• [What you will do]: Return, word for word, every line starting at the line with "2019/10/17 11:36:04" and ending at the final line of the entries; skip the pictures.

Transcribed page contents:
..........
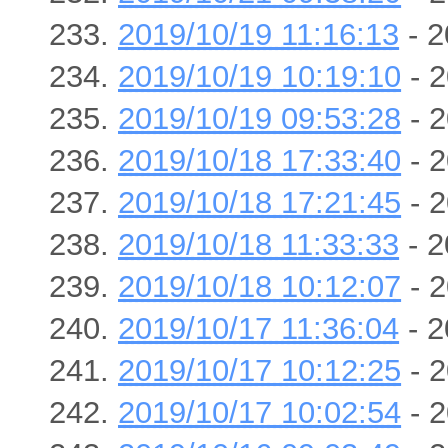
2019/10/19 11:16:13
- 2
2019/10/19 10:19:10
- 2
2019/10/19 09:53:28
- 2
2019/10/18 17:33:40
- 2
2019/10/18 17:21:45
- 2
2019/10/18 11:33:33
- 2
2019/10/18 10:12:07
- 2
2019/10/17 11:36:04
- 2
2019/10/17 10:12:25
- 2
2019/10/17 10:02:54
- 2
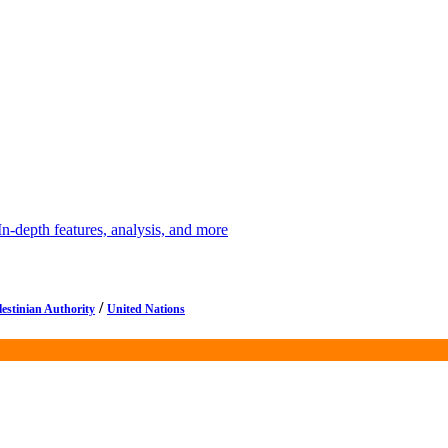
depth features, analysis, and more
/
lestinian Authority
United Nations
..........
• [Task result]:
2019/10/17 11:36:04
- 2
2019/10/17 10:12:25
- 2
2019/10/17 10:02:54
- 2
depth features, analysis, and more
/
lestinian Authority
United Nations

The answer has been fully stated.